By default, this searches for any categories containing your search term: eg, Tudor will also find Tudors, Tudor History, etc. Check the 'exact' box to restrict searching to categories exactly matching your search. All searches are case-insensitive.

This is a search for tags/categories assigned to blog posts by their authors. The terminology used for post tags varies across different blog platforms, but WordPress tags and categories, Blogspot labels, and Tumblr tags are all included.

This search feature has a number of purposes:

1. to give site users improved access to the content EMC has been aggregating since August 2012, so they can look for bloggers posting on topics they're interested in, explore what's happening in the early modern blogosphere, and so on.

2. to facilitate and encourage the proactive use of post categories/tags by groups of bloggers with shared interests. All searches can be bookmarked for reference, making it possible to create useful resources of blogging about specific news, topics, conferences, etc, in a similar fashion to Twitter hashtags. Bloggers could agree on a shared tag for posts, or an event organiser could announce one in advance, as is often done with Twitter hashtags.

Caveats and Work in Progress

This does not search post content, and it will not find any informal keywords/hashtags within the body of posts.

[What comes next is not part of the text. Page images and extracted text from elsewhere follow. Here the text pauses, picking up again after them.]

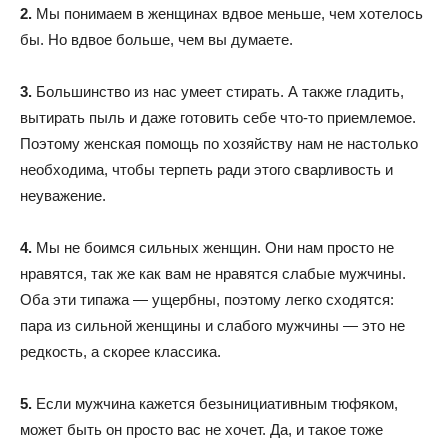
2.
Мы понимаем в женщинах вдвое меньше, чем хотелось
бы. Но вдвое больше, чем вы думаете.
3.
Большинство из нас умеет стирать. А также гладить,
вытирать пыль и даже готовить себе что-то приемлемое.
Поэтому женская помощь по хозяйству нам не настолько
необходима, чтобы терпеть ради этого сварливость и
неуважение.
4.
Мы не боимся сильных женщин. Они нам просто не
нравятся, так же как вам не нравятся слабые мужчины.
Оба эти типажа — ущербны, поэтому легко сходятся:
пара из сильной женщины и слабого мужчины — это не
редкость, а скорее классика.
5.
Если мужчина кажется безынициативным тюфяком,
может быть он просто вас не хочет. Да, и такое тоже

If EMC doesn't find any <category> tags for a post in the RSS feed it is classified as uncategorized. These and any <category> 'uncategorized' from the feed are omitted from search results. (It should always be borne in mind that some bloggers never use any kind of category or tag at all.)

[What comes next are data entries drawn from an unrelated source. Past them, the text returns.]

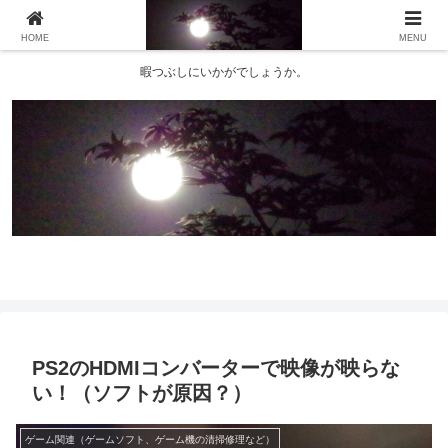
HOME
MENU
暇つぶしにいかがでしょうか。
PS2のHDMIコンバーターで映像が映らな
い！（ソフトが原因？）
ゲーム関連（ゲームソフト、ゲーム機の清掃修理など）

This will not be a 'real time' search, although EMC updates content every few hours so it's never very far behind events.

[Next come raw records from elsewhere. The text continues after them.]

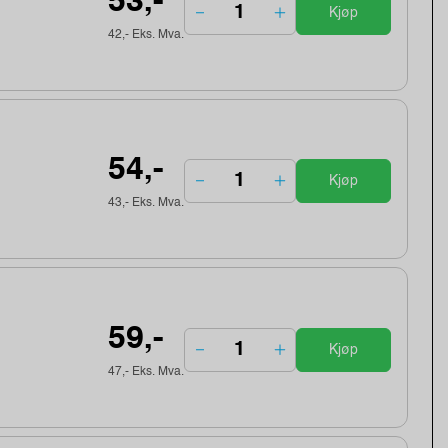
53,-
Kjøp
42,- Eks. Mva.
54,-
Kjøp
43,- Eks. Mva.
59,-
Kjøp
47,- Eks. Mva.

The search is at present quite basic and limited. I plan to add a number of more sophisticated features in the future including the ability to filter by blog tags and by dates. I may also introduce RSS feeds for search queries at some point.

Constructing Search Query URLs

If you'd like to use an event tag, it's possible to work out in advance what the URL will be, without needing to visit EMC and run the search manually (though you might be advised to check it works!). But you'll need to use URL encoding as appropriate for any spaces or punctuation in the tag (so it might be a good idea to avoid them).

This is the basic structure:

http://emc.historycarnival.org/searchcat?s={search term or phrase}

For example, the URL for a simple search for categories containing London:

http://emc.historycarnival.org/searchcat?s=london

The URL for a search for the exact category Gunpowder Plot:

http://emc.historycarnival.org/searchcat?s=Gunpowder%20Plot&exact=on

In this more complex URL, %20 is the URL encoding for a space between words and &exact=on adds the exact category requirement.

I'll do my best to ensure that the basic URL construction (searchcat?s=...) is stable and persistent as long as the site is around.